For MySQL DBA fame and glory. Prize included.

I came across the following configuration today on a Production MySQL system (5.0.67) running 30+ blogs using WordPress MU.

$ cat /etc/my.cnf
[mysqld]
set-variable = max_connections=500
safe-show-database

No I did not truncate the output. I could say I’ve seen worse, but that’s a stretch.


So the quiz and a prize for the best response, for the next 48 hours I’ll accept your comments as responses to this post for the top 5 settings you would add, and additionally what information you may need to add these settings. Bonus points for giving a reason why you would add the settings as well.

For example, I’ll give you the most obvious.

key_buffer_size = ????

To determine a key_buffer_size to start with I would look at the size of all Indexes via I_S, and combine with some estimate of growth, say 2x-5x.

For the best answer with the top 5 settings, I’ll send you a copy of Sheeri Cabral’s book MySQL Administrators Bible which even I as a resident MySQL Expert has enjoyed scanning and learning something new.

Comments

  1. Dennis van Zuijlekom says

    Well, this one is fairly obvious probably;

    default-character-set = utf8

    Because databases should be encoded in UTF-8 charset instead of the default latin-1 charset.

    Also, you will probably want to specify the following;

    thread_cache_size = ???
    query_cache_size = ???M

    For performance tuning and database scaling, you need to know what hardware the db is running on and how much RAM will be available for query result caching.

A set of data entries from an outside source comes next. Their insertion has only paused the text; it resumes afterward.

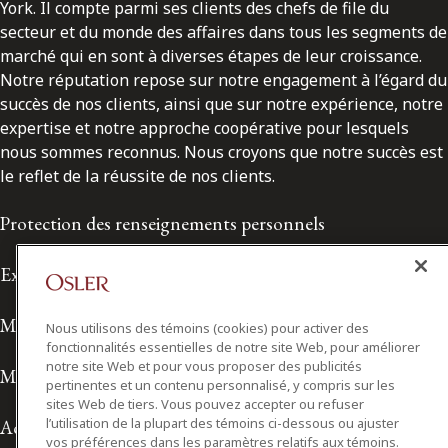
York. Il compte parmi ses clients des chefs de file du
secteur et du monde des affaires dans tous les segments de
marché qui en sont à diverses étapes de leur croissance.
Notre réputation repose sur notre engagement à l’égard du
succès de nos clients, ainsi que sur notre expérience, notre
expertise et notre approche coopérative pour lesquels
nous sommes reconnus. Nous croyons que notre succès est
le reflet de la réussite de nos clients.
Protection des renseignements personnels
Exonération de responsabilité
Modalités de prestation de services
Nous utilisons des témoins (cookies) pour activer des
fonctionnalités essentielles de notre site Web, pour améliorer
notre site Web et pour vous proposer des publicités
Modalités d'utilisation
pertinentes et un contenu personnalisé, y compris sur les
sites Web de tiers. Vous pouvez accepter ou refuser
l’utilisation de la plupart des témoins ci-dessous ou ajuster
Accessibilité
vos préférences dans les paramètres relatifs aux témoins.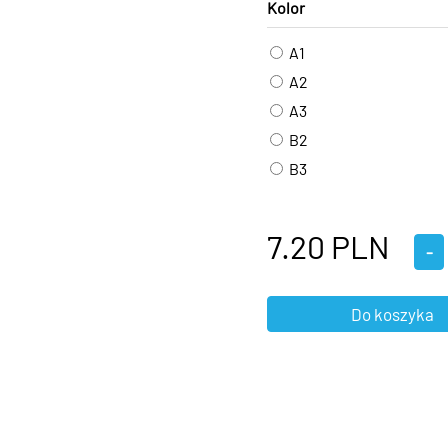
Kolor
A1
A2
A3
B2
B3
7.20
PLN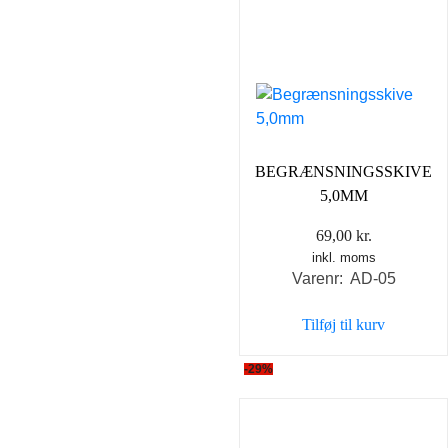
BEGRÆNSNINGSSKIVE
5,0MM
69,00
kr.
inkl. moms
Varenr: AD-05
Tilføj til kurv
-29%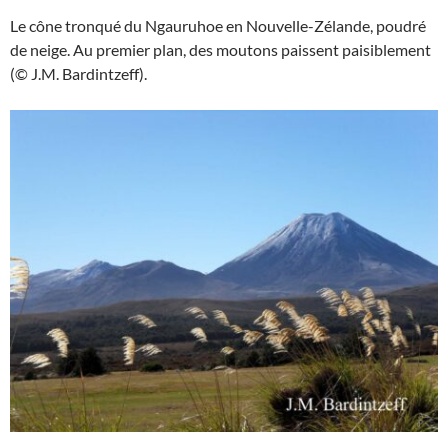
Le cône tronqué du Ngauruhoe en Nouvelle-Zélande, poudré
de neige. Au premier plan, des moutons paissent paisiblement
(© J.M. Bardintzeff).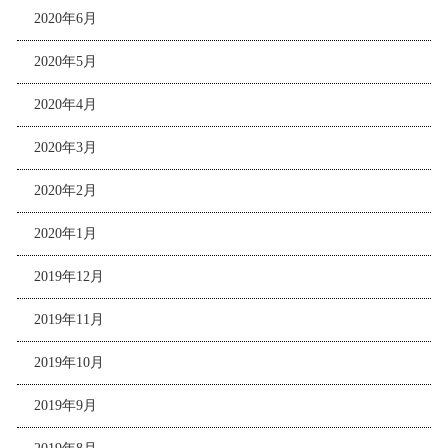
2020年6月
2020年5月
2020年4月
2020年3月
2020年2月
2020年1月
2019年12月
2019年11月
2019年10月
2019年9月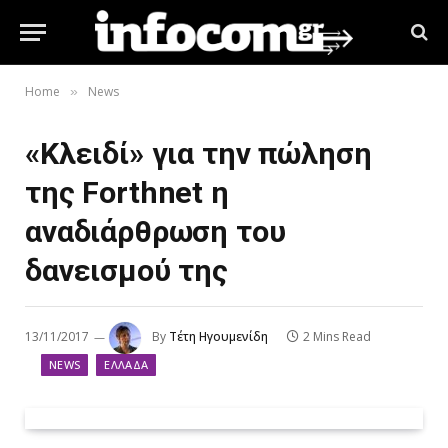
Home
News
»
«Κλειδί» για την πώληση
της Forthnet η
αναδιάρθρωση του
δανεισμού της
13/11/2017
By
Τέτη Ηγουμενίδη
2 Mins Read
NEWS
ΕΛΛΆΔΑ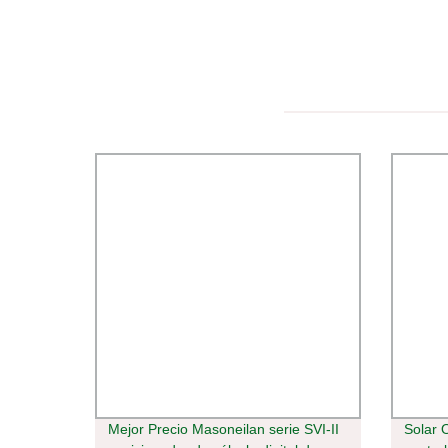
Mejor Precio Masoneilan serie SVI-II
Solar 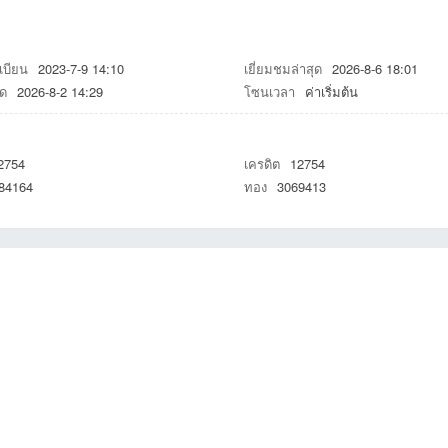
เบียน
2023-7-9 14:10
เยี่ยมชมล่าสุด
2026-8-6 18:01
ุด
2026-8-2 14:29
โซนเวลา
ค่าเริ่มต้น
2754
เครดิต
12754
84164
ทอง
3069413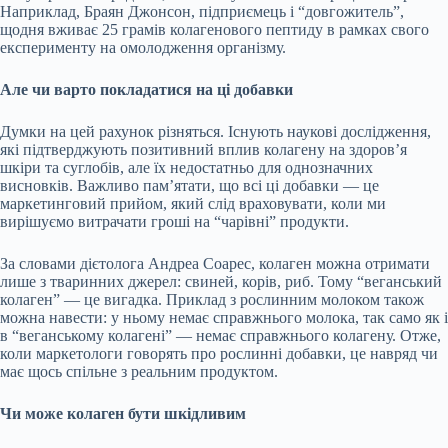
Наприклад, Браян Джонсон, підприємець і “довгожитель”,
щодня вживає 25 грамів колагенового пептиду в рамках свого
експерименту на омолодження організму.
Але чи варто покладатися на ці добавки
Думки на цей рахунок різняться. Існують наукові дослідження,
які підтверджують позитивний вплив колагену на здоров’я
шкіри та суглобів, але їх недостатньо для однозначних
висновків. Важливо пам’ятати, що всі ці добавки — це
маркетинговий прийом, який слід враховувати, коли ми
вирішуємо витрачати гроші на “чарівні” продукти.
За словами дієтолога Андреа Соарес, колаген можна отримати
лише з тваринних джерел: свиней, корів, риб. Тому “веганський
колаген” — це вигадка. Приклад з рослинним молоком також
можна навести: у ньому немає справжнього молока, так само як і
в “веганському колагені” — немає справжнього колагену. Отже,
коли маркетологи говорять про рослинні добавки, це навряд чи
має щось спільне з реальним продуктом.
Чи може колаген бути шкідливим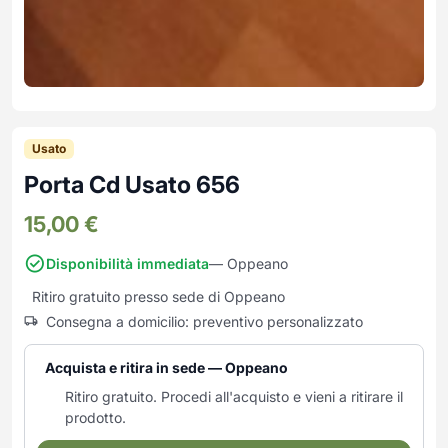
Usato
Porta Cd Usato 656
15,00
€
Disponibilità immediata
— Oppeano
Ritiro gratuito presso sede di Oppeano
Consegna a domicilio: preventivo personalizzato
Acquista e ritira in sede — Oppeano
Ritiro gratuito. Procedi all'acquisto e vieni a ritirare il
prodotto.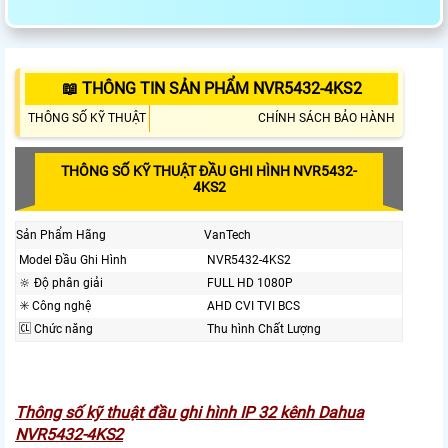
📖 THÔNG TIN SẢN PHẨM NVR5432-4KS2
THÔNG SỐ KỸ THUẬT
CHÍNH SÁCH BẢO HÀNH
THÔNG SỐ KỸ THUẬT ĐẦU GHI HÌNH NVR5432-
4KS2
Sản Phẩm Hãng
VanTech
Model Đầu Ghi Hình
NVR5432-4KS2
🔆 Độ phân giải
FULL HD 1080P
✳️ Công nghệ
AHD CVI TVI BCS
🆑 Chức năng
Thu hình Chất Lượng
Thông số kỹ thuật đầu ghi hình IP 32 kênh Dahua
NVR5432-4KS2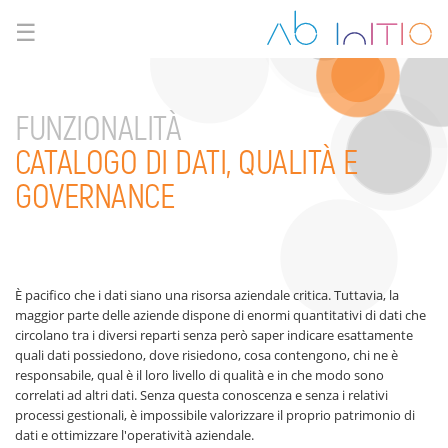
☰
FUNZIONALITÀ
CATALOGO DI DATI, QUALITÀ E
GOVERNANCE
È pacifico che i dati siano una risorsa aziendale critica. Tuttavia, la
maggior parte delle aziende dispone di enormi quantitativi di dati che
circolano tra i diversi reparti senza però saper indicare esattamente
quali dati possiedono, dove risiedono, cosa contengono, chi ne è
responsabile, qual è il loro livello di qualità e in che modo sono
correlati ad altri dati. Senza questa conoscenza e senza i relativi
processi gestionali, è impossibile valorizzare il proprio patrimonio di
dati e ottimizzare l'operatività aziendale.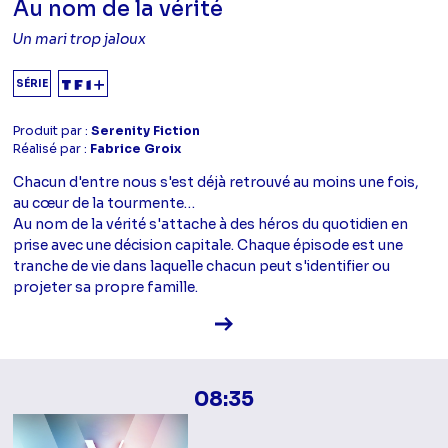
Au nom de la vérité
Un mari trop jaloux
SÉRIE
Produit par :
Serenity Fiction
Réalisé par :
Fabrice Groix
Chacun d'entre nous s'est déjà retrouvé au moins une fois,
au cœur de la tourmente…
Au nom de la vérité s'attache à des héros du quotidien en
prise avec une décision capitale. Chaque épisode est une
tranche de vie dans laquelle chacun peut s'identifier ou
projeter sa propre famille.
Voir la fiche diffusion
08:35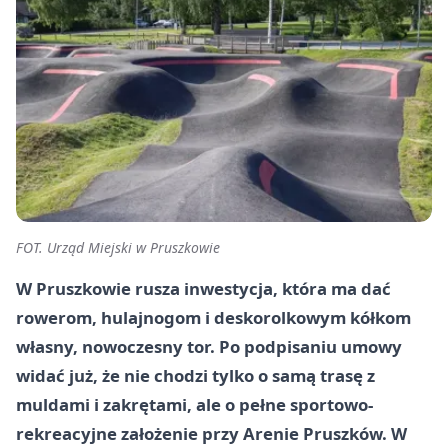
FOT. Urząd Miejski w Pruszkowie
W Pruszkowie rusza inwestycja, która ma dać
rowerom, hulajnogom i deskorolkowym kółkom
własny, nowoczesny tor. Po podpisaniu umowy
widać już, że nie chodzi tylko o samą trasę z
muldami i zakrętami, ale o pełne sportowo-
rekreacyjne założenie przy Arenie Pruszków. W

    When replicating to another server, you’ll probably want to specify the following;

    server-id = ??

    To uniquely identify the server.

    auto-increment-increment = ??
    auto-increment-offset = ??

    For multi-master replication without the risk of duplicate unique ID’s.

    log-bin = ??

    Binary logging file, required for replication.

    master-info-file = ??

    Replication agreement information goes in here.

    relay-log = ??
    relay-log-index = ??
    relay-log-info-file = ??

    To be able to do multi-master replication with another master.

    binlog-do-db = ??
    binlog-ignore-db = ??

    Which databases to replicate when the ‘USE database’ command is issued or which one to skip.

    Disclaimer: I’m not a DBA nor claim to be.

  2. says

    The actual config syntax and options are of 3.23 origin!
    You may wish to provide info on things like available RAM, and whether the MySQL instance is on a dedicated server or shared with for instance the webserver. Also presuming MyISAM is used.
    I would not actually use INFORMATION_SCHEMA to investigate as that might upset an already stressed server.

    I’ll take a rough stab that the top settings you requested, this can be done in the live server with SET GLOBAL … and would yield immediate benefits. Then a more detailed investigation of stats can take place.

    #default key buffer would 8M which is not enough; presuming sufficient RAM but not going overboard at first bash
    #don’t think there’s a need to have all or even most of the indexes in memory. let’s just improve basic perf for now.
    key_buffer_size = 256M
    # sensible for tablescans when indexes not getting used
    read_buffer_size = 1M
    # repeated queries not re-executed
    query_cache_size = 64M

    # Could also add these

    # for reading larger chunks on indexed row reads, could make sense for blog entries
    read_rnd_buffer_size = 2M

    # improve connection speed, presuming mysql.allow_persistent_connections=Off in php.ini (which it should be)
    thread_cache_size = 256

    # so these’s the 5, above.

    # tends to already be like 2M by default so not bothering with this one yet
    #sort_buffer_size = 2M

    # these might not help much since there’ll be TEXT columns in the result sets.
    # also we need to set both so it would eat up two items from your top 5 ;-)
    #tmp_table_size = 32M
    #max_heap_table_size=32M

    # In addition… (later!) requires restart of server, may need to wait for a suitable maintenance slot.

    # binary log enable
    log-bin

    # allow mysql to check and auto-recover attempt myisam.
    myisam-recover = QUICK,BACKUP

    # log slow queries so we can find slow/unindexed queries
    log-slow-queries
    log-queries-not-using-indexes
    # enable/lower (down to 2, etc) this one later when unindexed dealt with
    #long_query_time = 5

  3. Robin says

    log-slow-queries
    log-queries-not-using-indexes
    set-variable=long_query_time=1
    log=mysql.log

    Changing your key buffer size, or any of the other buffers and caches without any information on how much data is stored and how often data gets queried and updated would be premature optimization.
    After you have set these settings, gathered some data and posted them we could analyze them and consider the next step: optimizing your server.

  4. says

    Free book! Woohoo!

    I’d like to make a go. I’ll list 5 parameters, then explain why these, then explain about my personal circumstance which will surely break your heart.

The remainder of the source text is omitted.